In February, in the midst of peace negotiations with communist insurgents, Mr. Duterte half-jokingly warned that they shouldn’t press him too hard for concessions, because then the military might “oust me.” For several decades during the Cold War, communists hoped to bring about a Leninist-Maoist system in the Philippines; they have now shrunk to a force of a few thousand rebels, scattered across forests and poverty-stricken rural areas. Some leaders want a peace deal in exchange for immunity, the release of prisoners or certain political reforms, but they are divided about how to move forward.
While he was mayor of Davao City, Mr. Duterte — himself a former student of the communist ideologue Jose Maria Sison and a self-described “socialist” — struck deals with communists who had been occupying parts of the city. Since becoming president, hoping for a nationwide deal, he has ordered the release from prison of some leading communist insurgents and has invited politicians with communist leanings to join his cabinet.
After decades of counterinsurgency campaigns, however, the military brass continues to treat communist rebels and their sympathizers with suspicion. Whenever peace talks have broken down, the army has promptly resumed all-out fighting against them.
Mr. Duterte has also seemed eager to reorient the Philippines’s policy toward China. He has tried to tone down a major territorial dispute between the two countries in the South China Sea, proposing joint-development projects in the area. He has called for deeper trade and investment relations as well as closer defense ties, including joint military exercises and the purchase of Chinese weapons.
But the Philippine defense establishment, military and civilian, looks upon China as a leading threat.
Shifts in China policy pit the president against the military over relations with the United States. Mr. Duterte has talked a good game about downgrading security ties with Washington, even suspending a longstanding tradition of holding war games together in the South China Sea.

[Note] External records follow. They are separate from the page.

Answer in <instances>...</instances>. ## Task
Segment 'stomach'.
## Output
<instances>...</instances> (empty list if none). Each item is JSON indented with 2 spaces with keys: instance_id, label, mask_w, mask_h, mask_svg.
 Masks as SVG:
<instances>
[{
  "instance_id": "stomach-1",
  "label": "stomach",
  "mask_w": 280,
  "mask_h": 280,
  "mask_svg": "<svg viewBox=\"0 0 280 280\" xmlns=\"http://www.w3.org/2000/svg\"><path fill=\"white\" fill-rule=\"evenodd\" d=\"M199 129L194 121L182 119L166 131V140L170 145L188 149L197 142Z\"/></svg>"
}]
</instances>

The military establishment, for its part, still views America — its primary source of intelligence, funding, training and equipment for decades — as an indispensable partner against both external and domestic threats.
The battle for Marawi may now be pushing Mr. Duterte up against the limits of his own positions. Despite his bouts of anti-American bluster, U.S. Special Forces are providing the Philippine military with training, surveillance and intelligence in real time. The president has said he didn’t ask for the help. But he has conceded: “Our soldiers are really pro-American, that I cannot deny.”

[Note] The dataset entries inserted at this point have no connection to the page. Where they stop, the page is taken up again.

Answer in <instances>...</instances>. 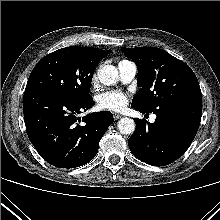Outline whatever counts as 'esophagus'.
Instances as JSON below:
<instances>
[{"label": "esophagus", "instance_id": "34e87169", "mask_svg": "<svg viewBox=\"0 0 220 220\" xmlns=\"http://www.w3.org/2000/svg\"><path fill=\"white\" fill-rule=\"evenodd\" d=\"M113 117H114V120H118V119H120L122 117V115L114 113Z\"/></svg>", "mask_w": 220, "mask_h": 220}]
</instances>
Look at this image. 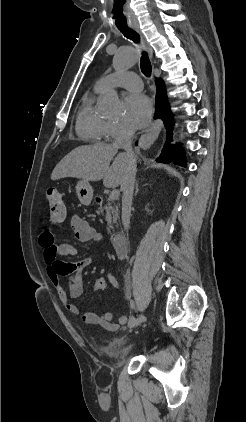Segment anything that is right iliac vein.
Returning a JSON list of instances; mask_svg holds the SVG:
<instances>
[{"mask_svg": "<svg viewBox=\"0 0 246 422\" xmlns=\"http://www.w3.org/2000/svg\"><path fill=\"white\" fill-rule=\"evenodd\" d=\"M145 320H146L145 315H140V316L138 317V319H137L136 323H135V326H139V325H141L142 323H144V322H145Z\"/></svg>", "mask_w": 246, "mask_h": 422, "instance_id": "63e3f726", "label": "right iliac vein"}]
</instances>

On the issue of relations with the United States, he appears to be learning that he cannot act without consideration of the military’s views. A similar dynamic may turn out to be true with respect to martial law, and all the more so because the military’s position on that, not Mr. Duterte’s, seems to be in line with the population’s.
According to the latest relevant survey — released in March, before the siege of Marawi and Mr. Duterte’s declaration of martial law — 65 percent of respondents disagreed with the view that martial law might be necessary to resolve the nation’s “many crises.”
Filipinos have expressed concerns about the military, notably about corruption. It was also instrumental in removing two elected presidents during the past three decades, Mr. Marcos and Joseph Estrada.
In both those instances, though, the military intervened in response to mass protests, and then it refrained from fully assuming power, instead paving the way for a return to democracy. By now, according to Ronald Holmes — a political scientist at De La Salle University, in Manila, and the president of Pulse Asia, a leading survey agency in the Philippines — the armed forces have enjoyed “majority approval and trust for quite some time.”
The military is fast becoming again a crucial player in Philippine politics. Now that the force has professionalized, this might be all right — except that it’s also a sure sign that the country’s civilian institutions are failing this troubled democracy.
Richard Javad Heydarian is the author of Asia’s New Battlefield: The U.S., China and the Struggle for the Western Pacific and the forthcoming Duterte’s Rise.